ANGMODNES
„Rot
Of The Soul”
Meuse
Music Records 2024
Muzykę
holenderskiego trio Angmodnes poznałem dopiero przy okazji ich pierwszego
albumu długogrającego, który to swą premierę miał na początku marca Anno
Bastardi 2024. Cóż, lepiej późno niż wcale, jak to zwykło się mawiać, zwłaszcza
że to, co usłyszałem na „Rot Of The Soul”, powaliło mnie na deski i
sponiewierało totalnie. Zaprawdę powiadam Wam, po kontakcie z tą płytką długo
musiałem zbierać swe marne szczątki z podłoża i do teraz nie mam pewności, czy aby
pozbierałem wszystko. Funeral Doom Metal, jaki na swym debiutanckim pełniaku
prezentuje zespół z Utrechtu, miażdży bowiem po całości i nie odpuszcza ani na
chwilę. Nie może jednak być inaczej, skoro przetacza się po nas potwornie
ciężki i zwarty, zagęszczony bezgranicznie, przytłaczający konglomerat dźwięków,
na który składają się monolityczne, potężne, majestatyczne bębny, niszczący
wnętrzności, tłusty bas, smoliste, zaimpregnowane przygnębiającymi, ponurymi
akcentami melodycznymi wiosła, mocno uciskający na psychikę, umiejętnie użyty
parapet o psychodelicznym szlifie, oraz niskie, grobowe growle, jak i
emocjonalne, cudownie wibrujące w przestrzeni, mocne, czyste wokale o wyraźnie
klasycznym posmaku.

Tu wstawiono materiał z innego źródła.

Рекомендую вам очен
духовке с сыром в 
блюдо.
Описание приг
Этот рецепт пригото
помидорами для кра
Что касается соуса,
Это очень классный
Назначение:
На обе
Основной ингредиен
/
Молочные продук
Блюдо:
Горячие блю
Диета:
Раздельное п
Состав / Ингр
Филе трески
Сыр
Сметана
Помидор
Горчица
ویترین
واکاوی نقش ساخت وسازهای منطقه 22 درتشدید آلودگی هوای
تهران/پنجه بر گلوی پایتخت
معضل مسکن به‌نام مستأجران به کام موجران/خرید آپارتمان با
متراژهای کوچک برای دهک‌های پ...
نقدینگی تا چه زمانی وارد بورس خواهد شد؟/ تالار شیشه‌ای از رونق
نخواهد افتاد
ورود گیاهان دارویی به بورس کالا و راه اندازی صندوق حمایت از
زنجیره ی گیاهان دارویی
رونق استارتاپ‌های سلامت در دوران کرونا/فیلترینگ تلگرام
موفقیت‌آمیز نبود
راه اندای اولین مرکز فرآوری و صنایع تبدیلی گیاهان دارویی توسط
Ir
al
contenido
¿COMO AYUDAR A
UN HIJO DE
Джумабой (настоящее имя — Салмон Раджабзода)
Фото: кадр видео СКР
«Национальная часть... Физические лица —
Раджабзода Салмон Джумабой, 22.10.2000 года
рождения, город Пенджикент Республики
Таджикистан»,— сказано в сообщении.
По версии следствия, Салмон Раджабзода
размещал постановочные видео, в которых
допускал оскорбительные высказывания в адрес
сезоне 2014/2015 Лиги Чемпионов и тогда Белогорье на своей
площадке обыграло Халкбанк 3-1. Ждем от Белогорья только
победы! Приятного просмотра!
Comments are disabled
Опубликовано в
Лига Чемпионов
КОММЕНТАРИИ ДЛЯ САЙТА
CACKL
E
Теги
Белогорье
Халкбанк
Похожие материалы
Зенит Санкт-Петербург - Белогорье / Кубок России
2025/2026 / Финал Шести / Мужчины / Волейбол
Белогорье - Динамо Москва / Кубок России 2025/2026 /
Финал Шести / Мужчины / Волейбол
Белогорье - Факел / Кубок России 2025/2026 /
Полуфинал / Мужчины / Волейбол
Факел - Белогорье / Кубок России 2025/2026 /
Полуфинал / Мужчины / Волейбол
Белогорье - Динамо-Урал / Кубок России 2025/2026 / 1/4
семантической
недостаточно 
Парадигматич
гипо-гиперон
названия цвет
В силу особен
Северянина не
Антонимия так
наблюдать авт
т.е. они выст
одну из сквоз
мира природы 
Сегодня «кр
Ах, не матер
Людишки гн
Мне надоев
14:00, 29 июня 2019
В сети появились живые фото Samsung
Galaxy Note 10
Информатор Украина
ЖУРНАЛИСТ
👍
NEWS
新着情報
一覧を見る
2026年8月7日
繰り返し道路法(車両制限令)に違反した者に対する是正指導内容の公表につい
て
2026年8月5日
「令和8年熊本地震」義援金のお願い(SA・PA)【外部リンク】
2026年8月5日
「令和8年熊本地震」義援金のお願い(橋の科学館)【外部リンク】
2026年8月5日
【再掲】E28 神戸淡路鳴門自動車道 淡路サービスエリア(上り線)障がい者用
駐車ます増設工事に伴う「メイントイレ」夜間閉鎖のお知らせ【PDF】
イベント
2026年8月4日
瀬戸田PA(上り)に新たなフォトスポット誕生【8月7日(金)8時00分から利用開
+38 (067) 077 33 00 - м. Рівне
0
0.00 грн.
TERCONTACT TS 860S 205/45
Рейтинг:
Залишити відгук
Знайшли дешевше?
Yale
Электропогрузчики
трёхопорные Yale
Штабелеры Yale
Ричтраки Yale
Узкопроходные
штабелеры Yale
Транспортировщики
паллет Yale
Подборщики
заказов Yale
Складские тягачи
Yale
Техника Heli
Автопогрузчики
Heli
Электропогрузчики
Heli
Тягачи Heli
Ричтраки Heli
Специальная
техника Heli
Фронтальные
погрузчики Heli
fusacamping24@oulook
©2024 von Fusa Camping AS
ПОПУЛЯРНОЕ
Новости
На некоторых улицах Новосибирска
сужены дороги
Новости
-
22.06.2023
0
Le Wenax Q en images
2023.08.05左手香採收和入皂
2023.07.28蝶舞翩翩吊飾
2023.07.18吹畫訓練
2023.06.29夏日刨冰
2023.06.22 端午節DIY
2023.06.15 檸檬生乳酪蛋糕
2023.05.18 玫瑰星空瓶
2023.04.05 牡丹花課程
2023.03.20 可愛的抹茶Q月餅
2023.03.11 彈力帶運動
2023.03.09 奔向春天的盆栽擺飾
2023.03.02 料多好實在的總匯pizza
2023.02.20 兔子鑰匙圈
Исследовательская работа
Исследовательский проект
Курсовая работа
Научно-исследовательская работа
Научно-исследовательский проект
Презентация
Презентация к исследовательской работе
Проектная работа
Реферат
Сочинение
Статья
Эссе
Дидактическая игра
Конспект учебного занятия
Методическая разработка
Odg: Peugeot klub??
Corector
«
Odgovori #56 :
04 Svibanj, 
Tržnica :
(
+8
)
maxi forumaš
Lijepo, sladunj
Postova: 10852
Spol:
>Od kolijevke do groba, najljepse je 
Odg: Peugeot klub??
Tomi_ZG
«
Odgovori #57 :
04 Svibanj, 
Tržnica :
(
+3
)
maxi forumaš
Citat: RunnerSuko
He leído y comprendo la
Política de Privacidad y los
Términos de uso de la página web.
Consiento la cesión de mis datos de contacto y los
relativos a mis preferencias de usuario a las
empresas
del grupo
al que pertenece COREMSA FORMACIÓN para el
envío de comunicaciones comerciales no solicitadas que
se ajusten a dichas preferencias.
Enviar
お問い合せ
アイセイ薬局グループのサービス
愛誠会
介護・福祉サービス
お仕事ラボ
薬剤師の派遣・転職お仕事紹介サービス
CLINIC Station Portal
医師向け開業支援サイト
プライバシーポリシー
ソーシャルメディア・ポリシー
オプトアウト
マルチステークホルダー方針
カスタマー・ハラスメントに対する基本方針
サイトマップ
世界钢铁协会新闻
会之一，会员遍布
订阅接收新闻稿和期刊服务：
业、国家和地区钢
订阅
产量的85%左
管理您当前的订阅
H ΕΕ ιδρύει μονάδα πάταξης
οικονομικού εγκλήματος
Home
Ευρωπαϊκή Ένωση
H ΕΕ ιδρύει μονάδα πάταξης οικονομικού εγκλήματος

Można by rzec, że to tradycyjne i typowe dla tego gatunku składniki, jednak wierzcie
mi, charakterystyczny sposób ich użycia wzmocniony Black Metalowymi
strukturami, sporadycznie użytymi blastami, dźwiękami wiolonczeli, żałosnymi
harmoniami wioseł, nastrojowymi, instrumentalnymi pasażami, czy też dysonansowymi liniami
fortepianu nadają temu albumowi wysoce niepokojącego, złowieszczego wydźwięku,
a żałobna, pogrzebowa atmosfera wisząca nad
tym krążkiem obezwładnia i rujnuje zarazem w pizdu poczucie wewnętrznego
komfortu (zwłaszcza u co bardziej wrażliwych, bądź nieprzystosowanych jednostek
ludzkich). Ten krążek uświadamia nam bowiem dobitnie, iż „Zgnilizna Duszy”
wcześniej, czy później atakuje każdego i jest to proces nieunikniony, oraz
nieodwracalny. Podsumowując więc wszystko razem: „Rot Of The Soul” to
wyśmienity krążek, który w eklektycznym, Funeral Doom Metalowym światku
niewątpliwie zamiesza solidnie. Jeżeli więc drogi czytelniku atencją wielką i
nieprzemijająca darzysz produkcje Ahab, Worship, Evoken, Doom:VS, Swallow the
Sun, Mournful Congregation, Ea, czy też Shape of Despair, wówczas nie
powinieneś zastanawiać się ani sekundy nad zakupem majestatycznej jedynki
Angmodnes. Tylko głupcy, bądź ignoranci z kółka różańcowego mogą odpuścić sobie
ten album, a nikt w Was się chyba do nich nie zalicza?